Under the leadership of President Harris Pastides, the university has strengthened its commitment to sustainability and taken steps at every level of campus to create a community that is healthier and more engaged in environmental matters.

“Sustainability and support for environmental issues permeate all aspects of campus life at the University of South Carolina, from the dining halls where we serve locally grown produce in biodegradable containers to the classrooms where our students are exposed to environmental topics in a variety of disciplines to the residence halls where our students are encouraged to live in an environmentally aware fashion,” Pastides said. “Sustainability is part of the fabric of life here at Carolina and not a compartmentalized issue.”

Dr. and Mrs. Pastides lead green by example as evidenced by the car they drive, the vegetable gardens in their backyard and various sustainable practices they have implemented in the President’s House.

Michael Koman, director of sustainability at the university, credits the high mark by Princeton Review to the combination of leadership, the hard work of faculty and staff and a student body that is becoming increasingly green-focused.
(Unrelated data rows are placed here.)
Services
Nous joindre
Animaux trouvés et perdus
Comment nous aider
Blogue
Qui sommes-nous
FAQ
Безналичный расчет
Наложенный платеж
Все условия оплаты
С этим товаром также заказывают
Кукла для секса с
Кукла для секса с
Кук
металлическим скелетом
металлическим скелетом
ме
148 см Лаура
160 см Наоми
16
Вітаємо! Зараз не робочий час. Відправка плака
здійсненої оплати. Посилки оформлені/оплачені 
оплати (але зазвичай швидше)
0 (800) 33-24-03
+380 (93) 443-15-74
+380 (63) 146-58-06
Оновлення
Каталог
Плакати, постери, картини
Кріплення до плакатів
“It is great to see the efforts of our students, faculty and staff recognized for all their hard work to make our campus more sustainable,” said Koman. “Not only does it reflect our years of effort to green our campus but also to educate our campus community.”

Koman said growth and leadership of environmentally focused student organizations and an array of student-led green initiatives, including Recyclemania, Sustainability Week and a National Teach In, played a key role in the green rating. Other contributing factors included the university’s efforts to reduce energy consumption and cost, commitments to sustainability that range from a green building policy to sustainability education, and successful programs that address climate change, resource conservation and education and outreach such as the Healthy Carolina Initiative.
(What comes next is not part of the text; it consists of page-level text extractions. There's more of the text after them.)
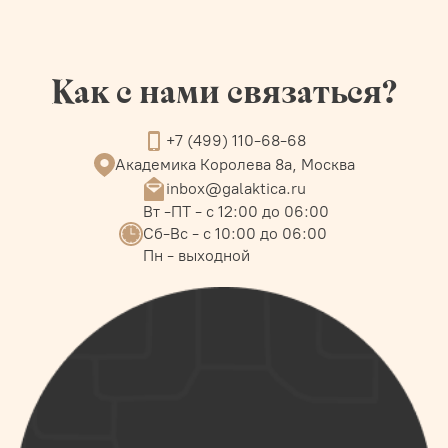
Как с нами связаться?
+7 (499) 110-68-68
Академика Королева 8а, Москва
inbox@galaktica.ru
Вт -ПТ - с 12:00 до 06:00
Сб-Вс - с 10:00 до 06:00
Пн - выходной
Examples of campus greening this past year are many, including the replacement of all incandescent light bulbs with energy- and money-saving compact fluorescent bulbs, the use of green cleaning products by custodial staff and vendors on campus and the launch of the Healthy Carolina Farmers Market, which makes fresh and organic vegetables and foods available to the campus and surrounding community.

The newest example of campus greening is the opening of the fourth green building, a new residence hall for South Carolina honors students, this week. The Honors Residence, located between Sumter and Main streets where the Towers once stood, has been designed and constructed to Gold LEED standards as established by the U.S. Green Building Council. The university’s other green buildings include Green (West) Quad residence hall, the Arnold School of Public Health and The Ernest F. Hollings Special Collections Library, which is being constructed behind the Thomas Cooper Library.

“We still have a long way to go, but as we expand and improve our initiatives, we hope to build on the recent momentum,” Koman said. “That, combined with the growing interest of our students in improving their surroundings, should help us reach our goal and set examples for others.”

The Princeton Review developed its Green Rating criteria and institutional survey in 2007 with ecoAmerica, a non-profit environmental organization. The criteria for the rating encompass three broad areas: 1) quality of life on campus that is healthy and sustainable; 2) efforts to prepare students for employment and citizenship in a world defined by environmental challenges; and 3) overall commitment to environmental issues.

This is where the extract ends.